The problem here is the unless coming earlier part, which in regexp terms is what is called a negative look-behind; that is not supported by the JS flavor of regexp.

This why some of the other answers use the technique of a regexp which says "(1) first letter or entire sequence of parenthesized expression, (2) followed by more letters", and capture the (1) part. Then replace the entire string with (1), using the $1 back-reference, which has the effect of removing (2). That also works fine.

In other words, to throw away an A if preceded by a B , they match on (B)A and then replace the entire match with B .

Using split

For completeness, you could also consider the technique of splitting on spaces and punctuation and parenthesized expressions:

str = "Test (test). test";

>> pieces = str.split(/(\(.*?\)|\s+|[.])/);
<< ["Test", " ", "", "(test)", "", ".", "", " ", "test"]

// Remove empty strings
>> pieces = pieces . filter(Boolean)
<< ["Test", " ", "(test)", ".", " ", "test"]
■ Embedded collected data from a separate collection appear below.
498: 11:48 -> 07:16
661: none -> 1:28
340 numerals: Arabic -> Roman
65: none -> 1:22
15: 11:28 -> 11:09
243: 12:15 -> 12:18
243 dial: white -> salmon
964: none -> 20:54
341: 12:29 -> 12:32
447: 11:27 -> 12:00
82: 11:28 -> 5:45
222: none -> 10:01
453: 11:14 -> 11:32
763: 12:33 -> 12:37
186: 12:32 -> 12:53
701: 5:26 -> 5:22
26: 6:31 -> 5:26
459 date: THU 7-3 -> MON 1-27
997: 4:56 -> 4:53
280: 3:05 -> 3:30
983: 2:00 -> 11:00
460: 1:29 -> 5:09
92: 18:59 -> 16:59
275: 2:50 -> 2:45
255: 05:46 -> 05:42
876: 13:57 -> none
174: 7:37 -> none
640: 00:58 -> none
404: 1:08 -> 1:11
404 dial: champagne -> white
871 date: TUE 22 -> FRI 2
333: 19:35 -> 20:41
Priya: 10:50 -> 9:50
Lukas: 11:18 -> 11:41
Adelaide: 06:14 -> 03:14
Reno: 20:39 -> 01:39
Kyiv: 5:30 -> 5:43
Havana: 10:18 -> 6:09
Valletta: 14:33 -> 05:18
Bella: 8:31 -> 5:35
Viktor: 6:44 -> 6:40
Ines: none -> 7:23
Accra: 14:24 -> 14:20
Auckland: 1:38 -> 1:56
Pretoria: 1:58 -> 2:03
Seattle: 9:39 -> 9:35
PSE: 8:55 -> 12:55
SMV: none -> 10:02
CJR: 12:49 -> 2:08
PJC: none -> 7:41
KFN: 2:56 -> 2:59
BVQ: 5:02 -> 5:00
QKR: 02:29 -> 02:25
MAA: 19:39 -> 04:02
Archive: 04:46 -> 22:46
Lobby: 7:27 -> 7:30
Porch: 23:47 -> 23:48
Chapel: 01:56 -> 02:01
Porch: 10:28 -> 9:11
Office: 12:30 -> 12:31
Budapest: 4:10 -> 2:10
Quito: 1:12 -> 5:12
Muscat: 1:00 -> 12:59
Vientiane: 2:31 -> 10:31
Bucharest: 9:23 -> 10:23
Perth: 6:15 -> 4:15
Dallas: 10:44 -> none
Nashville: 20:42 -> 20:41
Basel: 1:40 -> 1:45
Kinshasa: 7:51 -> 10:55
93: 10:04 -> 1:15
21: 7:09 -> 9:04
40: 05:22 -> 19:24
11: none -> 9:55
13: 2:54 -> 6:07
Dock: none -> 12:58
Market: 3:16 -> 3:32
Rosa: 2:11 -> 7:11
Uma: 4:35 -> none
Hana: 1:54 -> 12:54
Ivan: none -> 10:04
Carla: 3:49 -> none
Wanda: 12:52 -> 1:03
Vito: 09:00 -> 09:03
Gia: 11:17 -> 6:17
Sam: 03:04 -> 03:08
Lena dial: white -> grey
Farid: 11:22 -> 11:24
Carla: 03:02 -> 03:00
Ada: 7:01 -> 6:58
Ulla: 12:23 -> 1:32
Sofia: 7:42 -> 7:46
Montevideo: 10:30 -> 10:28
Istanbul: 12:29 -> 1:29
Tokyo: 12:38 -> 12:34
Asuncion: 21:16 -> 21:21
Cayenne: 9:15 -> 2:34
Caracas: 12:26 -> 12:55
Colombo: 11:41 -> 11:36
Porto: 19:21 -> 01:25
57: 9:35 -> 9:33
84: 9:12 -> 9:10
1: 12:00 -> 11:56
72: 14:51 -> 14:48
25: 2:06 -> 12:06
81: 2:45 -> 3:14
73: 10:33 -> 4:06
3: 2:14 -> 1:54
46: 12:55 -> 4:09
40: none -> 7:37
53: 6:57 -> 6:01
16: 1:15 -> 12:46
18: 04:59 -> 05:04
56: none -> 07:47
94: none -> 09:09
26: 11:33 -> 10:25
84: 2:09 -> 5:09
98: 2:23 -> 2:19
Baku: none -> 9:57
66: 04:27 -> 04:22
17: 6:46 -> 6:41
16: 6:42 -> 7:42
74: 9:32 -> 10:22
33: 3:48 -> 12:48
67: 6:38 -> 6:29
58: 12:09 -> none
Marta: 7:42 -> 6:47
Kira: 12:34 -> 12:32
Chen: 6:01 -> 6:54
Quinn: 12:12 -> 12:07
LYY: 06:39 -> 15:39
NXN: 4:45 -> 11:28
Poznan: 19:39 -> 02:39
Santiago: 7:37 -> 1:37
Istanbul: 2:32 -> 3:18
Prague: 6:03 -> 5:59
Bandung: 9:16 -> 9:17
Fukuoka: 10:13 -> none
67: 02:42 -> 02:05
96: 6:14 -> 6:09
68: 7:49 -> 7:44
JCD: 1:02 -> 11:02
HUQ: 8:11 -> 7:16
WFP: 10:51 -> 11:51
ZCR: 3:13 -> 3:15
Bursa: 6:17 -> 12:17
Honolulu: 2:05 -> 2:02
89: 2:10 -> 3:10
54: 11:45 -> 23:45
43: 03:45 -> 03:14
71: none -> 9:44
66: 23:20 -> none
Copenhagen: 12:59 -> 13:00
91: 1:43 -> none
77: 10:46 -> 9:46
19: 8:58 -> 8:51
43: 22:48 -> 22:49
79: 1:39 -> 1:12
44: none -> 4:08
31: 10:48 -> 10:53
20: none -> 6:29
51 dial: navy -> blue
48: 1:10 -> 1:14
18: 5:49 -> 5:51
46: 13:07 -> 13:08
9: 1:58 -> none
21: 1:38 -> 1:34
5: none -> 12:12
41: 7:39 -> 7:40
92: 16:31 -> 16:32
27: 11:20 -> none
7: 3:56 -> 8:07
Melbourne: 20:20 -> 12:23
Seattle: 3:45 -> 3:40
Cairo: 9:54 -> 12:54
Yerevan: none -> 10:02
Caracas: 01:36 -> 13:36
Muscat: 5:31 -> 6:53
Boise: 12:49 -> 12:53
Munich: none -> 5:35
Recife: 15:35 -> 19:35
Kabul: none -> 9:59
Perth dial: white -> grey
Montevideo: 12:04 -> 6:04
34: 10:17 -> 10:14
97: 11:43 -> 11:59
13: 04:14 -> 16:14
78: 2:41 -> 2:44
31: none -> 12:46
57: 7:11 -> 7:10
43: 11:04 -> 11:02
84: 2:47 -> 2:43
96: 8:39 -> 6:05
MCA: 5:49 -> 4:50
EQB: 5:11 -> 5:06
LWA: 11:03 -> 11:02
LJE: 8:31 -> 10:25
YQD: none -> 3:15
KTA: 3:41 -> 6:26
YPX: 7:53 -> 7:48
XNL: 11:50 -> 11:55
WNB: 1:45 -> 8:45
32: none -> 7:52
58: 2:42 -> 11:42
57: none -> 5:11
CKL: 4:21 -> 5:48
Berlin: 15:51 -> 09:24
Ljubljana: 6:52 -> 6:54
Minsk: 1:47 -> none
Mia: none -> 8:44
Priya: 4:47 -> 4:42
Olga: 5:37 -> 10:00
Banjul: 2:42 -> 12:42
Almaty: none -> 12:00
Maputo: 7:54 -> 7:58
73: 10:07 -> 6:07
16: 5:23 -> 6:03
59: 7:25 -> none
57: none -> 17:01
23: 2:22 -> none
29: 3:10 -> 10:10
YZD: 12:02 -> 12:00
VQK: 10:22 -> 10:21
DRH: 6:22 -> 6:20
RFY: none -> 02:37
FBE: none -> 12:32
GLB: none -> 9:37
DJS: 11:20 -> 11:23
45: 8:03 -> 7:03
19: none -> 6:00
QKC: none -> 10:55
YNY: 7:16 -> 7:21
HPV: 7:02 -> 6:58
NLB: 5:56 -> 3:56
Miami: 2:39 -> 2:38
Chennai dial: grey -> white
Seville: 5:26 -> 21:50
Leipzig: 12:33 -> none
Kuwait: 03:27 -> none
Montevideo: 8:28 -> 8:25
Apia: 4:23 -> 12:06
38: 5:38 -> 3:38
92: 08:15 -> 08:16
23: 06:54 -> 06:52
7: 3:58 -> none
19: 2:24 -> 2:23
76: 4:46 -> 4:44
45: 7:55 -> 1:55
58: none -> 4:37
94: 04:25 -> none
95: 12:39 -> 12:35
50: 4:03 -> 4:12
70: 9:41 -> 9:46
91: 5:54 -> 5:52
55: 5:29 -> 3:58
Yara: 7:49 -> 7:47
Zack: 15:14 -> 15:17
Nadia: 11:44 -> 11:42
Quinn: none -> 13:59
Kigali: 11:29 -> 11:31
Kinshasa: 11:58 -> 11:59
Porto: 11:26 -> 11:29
// Take first letter if not parenthesized
>> pieces = pieces . map(function(piece) {
     return piece[0] === '(' ? piece : piece[0];
    });
<< ["T", " ", "(test)", ".", " ", "t"]

// Join them back together
>> pieces . join('')
<< "T (test). t"

The entire solution thus becomes

function abbreviate_words_outside_parentheses(str) {
  return str .
    split(/(\(.*?\)|\s+|[.])/) .
    filter(Boolean) .
    map(function(piece) { return piece[0] === '(' ? piece : piece[0];  }) .
    join('')
  ;
}

This procedural approach might be preferable if you think you may want to be doing additional kinds of transformations in the future, which might be hard to handle using the regexp.

To keep the regular expression simple, you could use the callback mechanism to keep track of the opening and closing parentheses:

 var t = 'Test test test (test). Test (test test) test test.'; // keep track of open state and last index var s = { open: false, index: 0 }; var res = t.replace(/\\w+/g, function($0, index) { // update state for (var i = s.index; i < index; ++i) { if (t[i]=='(' || t[i] == ')') { s.open = !s.open; // assume balanced parentheses } } s.index = index; // return first letter if outside of parentheses return s.open ? $0 : $0[0]; }); console.log(res); 

You need to use capturing groups and lookahead assertions inorder to achieve the result you expected.

> "Test test test (test). Test (test test) test test".replace(/(^[^\s(]|\s[^\s(])[^()\s]*(?=\s|$)/g, "$1")
'T t t (test). T (test test) t t'

DEMO

  • (^[^\\s(]|\\s[^\\s(]) captures the first letter of each word which must not be a space or ( .

  • [^()\\s]* matches any character but not of ( or ) or space.

  • (?=\\s|$) positive lookahead asserts that the match must be followed by a space or end of the line anchor which in-turn mean that we matches a complete word.